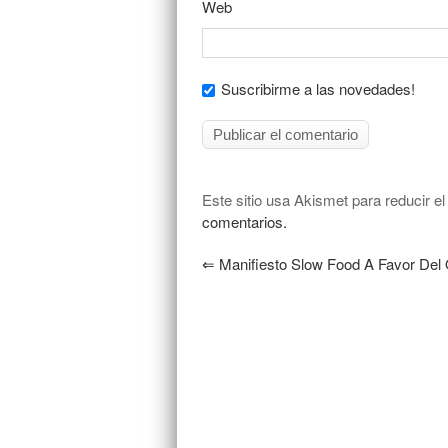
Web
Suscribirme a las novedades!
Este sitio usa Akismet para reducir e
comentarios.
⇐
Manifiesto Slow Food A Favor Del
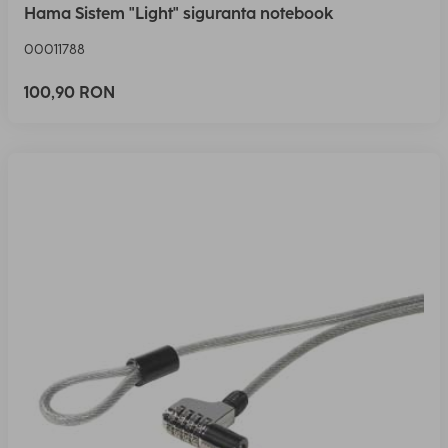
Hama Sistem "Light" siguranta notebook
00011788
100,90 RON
|---|
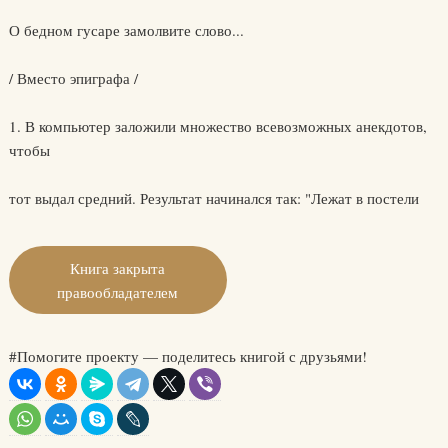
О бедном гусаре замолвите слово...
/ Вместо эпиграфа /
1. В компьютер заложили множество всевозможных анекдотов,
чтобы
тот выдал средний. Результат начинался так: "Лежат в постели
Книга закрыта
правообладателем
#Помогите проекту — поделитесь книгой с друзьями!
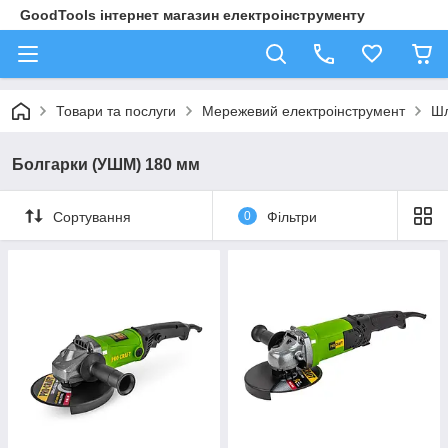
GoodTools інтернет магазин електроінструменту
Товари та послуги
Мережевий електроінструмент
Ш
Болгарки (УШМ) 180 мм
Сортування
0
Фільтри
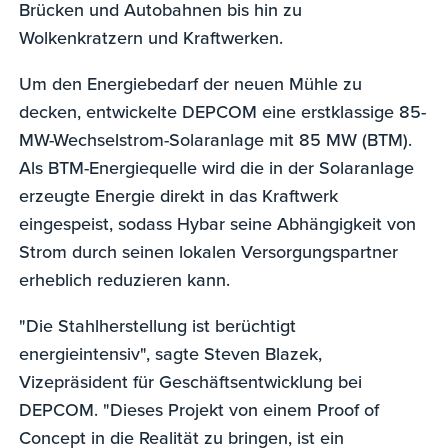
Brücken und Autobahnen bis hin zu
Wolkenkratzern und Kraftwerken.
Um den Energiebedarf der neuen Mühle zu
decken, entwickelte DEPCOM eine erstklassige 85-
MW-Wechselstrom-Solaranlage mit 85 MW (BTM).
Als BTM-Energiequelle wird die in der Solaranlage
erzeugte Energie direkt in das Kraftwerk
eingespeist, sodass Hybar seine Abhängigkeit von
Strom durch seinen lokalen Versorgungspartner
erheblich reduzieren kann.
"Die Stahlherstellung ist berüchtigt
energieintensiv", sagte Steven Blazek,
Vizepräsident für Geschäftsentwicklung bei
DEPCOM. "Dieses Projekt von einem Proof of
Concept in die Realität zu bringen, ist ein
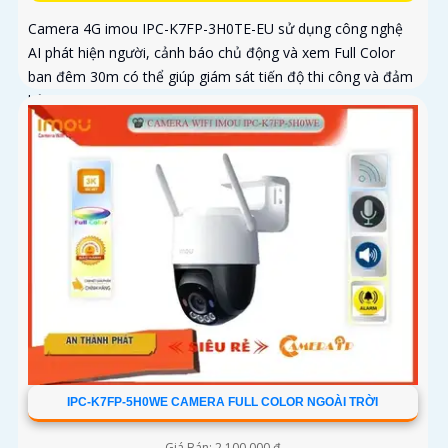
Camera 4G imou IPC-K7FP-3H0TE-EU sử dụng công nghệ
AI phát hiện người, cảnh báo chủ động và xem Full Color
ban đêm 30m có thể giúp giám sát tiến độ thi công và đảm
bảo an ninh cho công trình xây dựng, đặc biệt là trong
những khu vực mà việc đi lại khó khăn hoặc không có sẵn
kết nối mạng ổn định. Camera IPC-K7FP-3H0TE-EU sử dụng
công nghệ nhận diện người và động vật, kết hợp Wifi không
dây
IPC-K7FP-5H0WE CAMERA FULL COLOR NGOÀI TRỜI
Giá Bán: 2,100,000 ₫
|---|
Work request - The lines to reproduce run from the one above containing "Книга закрыта" through the one containing "Brücken und Autobahnen bis hin zu". Copy them exactly and leave out all pictures.

Answer area -
Книга закрыта
правообладателем
#Помогите проекту — поделитесь книгой с друзьями!
GoodTools інтернет магазин електроінструменту
Товари та послуги
Мережевий електроінструмент
Ш
Болгарки (УШМ) 180 мм
Сортування
0
Фільтри
Brücken und Autobahnen bis hin zu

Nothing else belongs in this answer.